Art d’var: Commentary on the Torah through a related work of art. Just as the Torah is a framework for Jewish life that must be unpacked and studied from many angles to understand the depth of its content and its applicability to our own lives, so too is great art. This series illuminates works of art that help modernize the ancient Torah text.
26th Weekly Torah Portion
4,670 Hebrew letters
1,238 Hebrew words
Sheminiwhich means “eight” in Hebrew, is the part of the Torah where God instructs Moses and his brother, Aaron, on the rules of kashrut through the famous line, “Every animal that has real hooves, with clefts in the hooves, and chews the cud, you shall eat” (Leviticus 11:3).
This line fascinates me because it is generally known even by the “less religious” of the Jewish people. Kashrut is a pervasive symbol of Jewish life, and rightly so because food and diet impacts everything.
And even if I choose not to keep kosher in my own practice, these rules of kashrut remind me of the value of the life of the animals that feed me.
When I think of a visual representation of the value we place on the life of the animals we eat, I immediately think of the work of the Israeli-born Argentinian artist Tamara Kostyanovski.
I first encountered Tamara’s work in a small, crisp white gallery at the Fuller Craft Museum in Brockton, a relatively unlikely place to find innovative Israeli work. I was immediately mesmerized by the striking life-size quilted fabric recreations of sinewy red slices of meat hanging from the walls and ceiling of the gallery, slowly spinning to showcase the intricately detailed 3D elements.
In this series called “Tropical Slaughterhouse”, Tamara takes you to her butcher shop with brightly colored meat carcasses. From afar, you’d swear you were looking in the windows of a real butcher, but as you get closer to the work, you see colors and textures that transform those sliced pieces of meat into elaborate, sacred works of art. and beautiful, created from recycled fabric. .
Tamara’s focus on meat and the importance of recycled materials in her work is heavily inspired by her childhood in Argentina, where the meat industry is famous. She also draws inspiration from her native Israel, acknowledging that most of the meat in Israel is kosher and has been slaughtered and treated so specifically.
In her artist statement, Tamara says, “The discovery of a world hidden behind the skin took shape in my teens as I worked in a surgeon’s office, where veins exploded in cascades, severed ligaments released the muscles they once contained and lumps of fat spilled onto fabrics of different colors and textures. A fascination for these encounters puts the body at the center of my work.
Clothes from my own wardrobe make up the bulk of the material I use in my fabric work. Committed to giving discarded clothing and other household textile items a second chance in the world, I periodically cannibalize my own closet in search of supplies to create sculptures.
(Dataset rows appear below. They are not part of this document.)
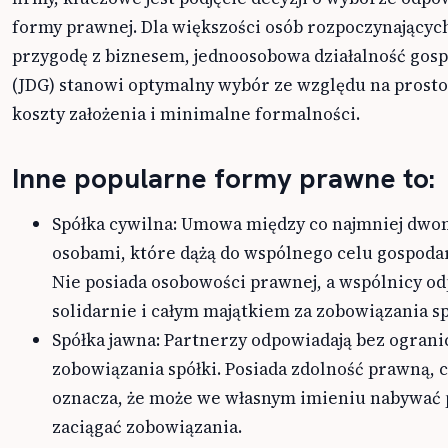
formy prawnej. Dla większości osób rozpoczynającyc
przygodę z biznesem, jednoosobowa działalność gos
(JDG) stanowi optymalny wybór ze względu na prostot
koszty założenia i minimalne formalności.
Inne popularne formy prawne to:
Spółka cywilna: Umowa między co najmniej dwo
osobami, które dążą do wspólnego celu gospoda
Nie posiada osobowości prawnej, a wspólnicy o
solidarnie i całym majątkiem za zobowiązania sp
Spółka jawna: Partnerzy odpowiadają bez ograni
zobowiązania spółki. Posiada zdolność prawną, 
oznacza, że może we własnym imieniu nabywać 
zaciągać zobowiązania.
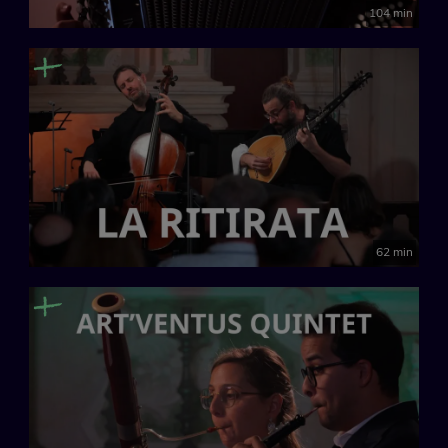
104 min
62 min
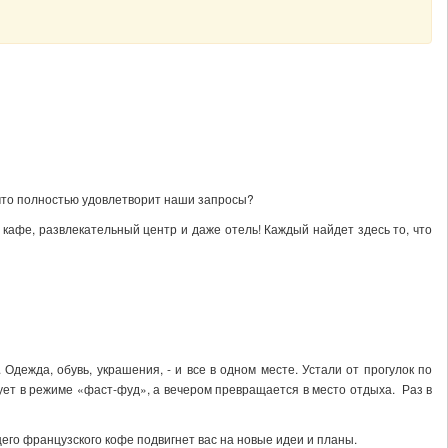
, что полностью удовлетворит наши запросы?
кафе, развлекательный центр и даже отель! Каждый найдет здесь то, что
ежда, обувь, украшения, - и все в одном месте. Устали от прогулок по
ует в режиме «фаст-фуд», а вечером превращается в место отдыха. Раз в
его французского кофе подвигнет вас на новые идеи и планы.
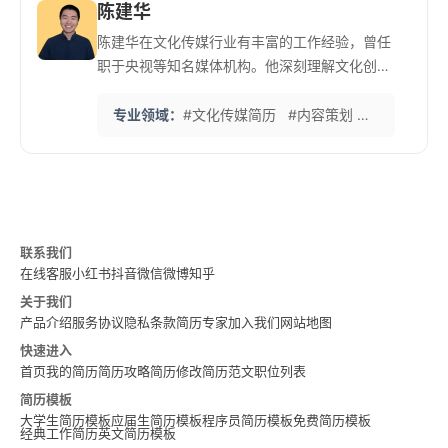
陈建华
陈建华在文化传媒行业有丰富的工作经验，曾任
职于央视等知名媒体机构。他深刻理解文化创意
产业的人才需求和评价标准。 他特别擅长帮助内
容创作者、策划人员等创意岗位展示专业能力，
专业领域：
#文化传媒简历
#内容策划
#品牌传播
注重作品创意与商业价值的平衡展示。他熟悉媒
体行业的项目运作流程和人才评估标准。 他创立
的'文化传媒简历优化体系'注重创意能力的可视
化展示，已帮助众多传媒人才实现了职业生涯的
重要突破。
联系我们
在线客服
小红书
抖音
微信
微博
知乎
关于我们
产品介绍
服务协议
隐私条款
简历专家
加入我们
网站地图
快速进入
首页
我的简历
简历攻略
简历修改
简历范文
职位列表
简历模板
大学生简历模板
应届生简历模板
程序员简历模板
免费简历模板
经典工作简历
英文简历模板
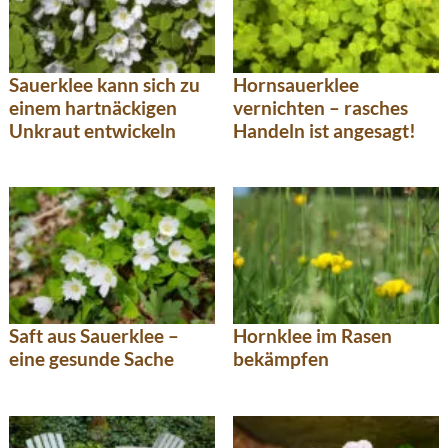
Sauerklee kann sich zu
Hornsauerklee
einem hartnäckigen
vernichten – rasches
Unkraut entwickeln
Handeln ist angesagt!
Saft aus Sauerklee –
Hornklee im Rasen
eine gesunde Sache
bekämpfen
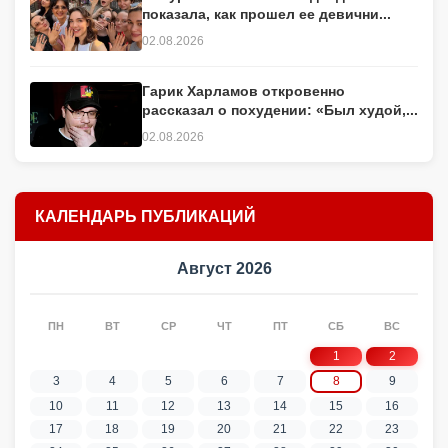
показала, как прошел ее девични...
02.08.2026
Гарик Харламов откровенно
рассказал о похудении: «Был худой,...
02.08.2026
КАЛЕНДАРЬ ПУБЛИКАЦИЙ
Август 2026
ПН
ВТ
СР
ЧТ
ПТ
СБ
ВС
1
2
3
4
5
6
7
8
9
10
11
12
13
14
15
16
17
18
19
20
21
22
23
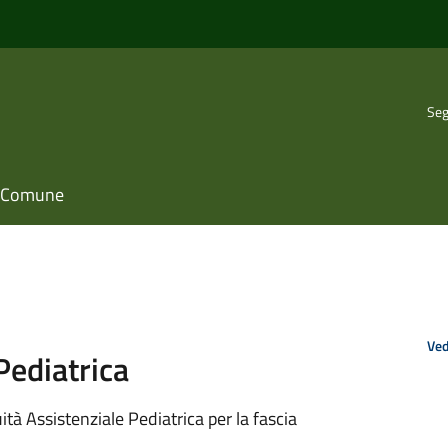
Seg
il Comune
Ved
Pediatrica
ità Assistenziale Pediatrica per la fascia
.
By contrasting visceral imagery with soft materials, I seek to reintegrate the physicality of our bodies and the natural processes of birth, growth and decay into our existential understanding of life.
It is through this combination of fascination with the human body and muscle, the influence of Argentina’s meat culture and its obsession with recycling materials to give old materials a beautiful new life that, for me, exemplifies really the meaning of kashrut.
When I stand among “Tropical Slaughterhouse” pieces, I remember the sanctity of animal life and our ecosystem that allows us humans to have such easy access to meat. The odd combination of bloody and beautiful work draws you in and makes you question your own relationship with meat and eating animals
Thanks to Tamara’s work, I remember being grateful for the animals and the food I eat, and isn’t that the ultimate meaning of kashrut?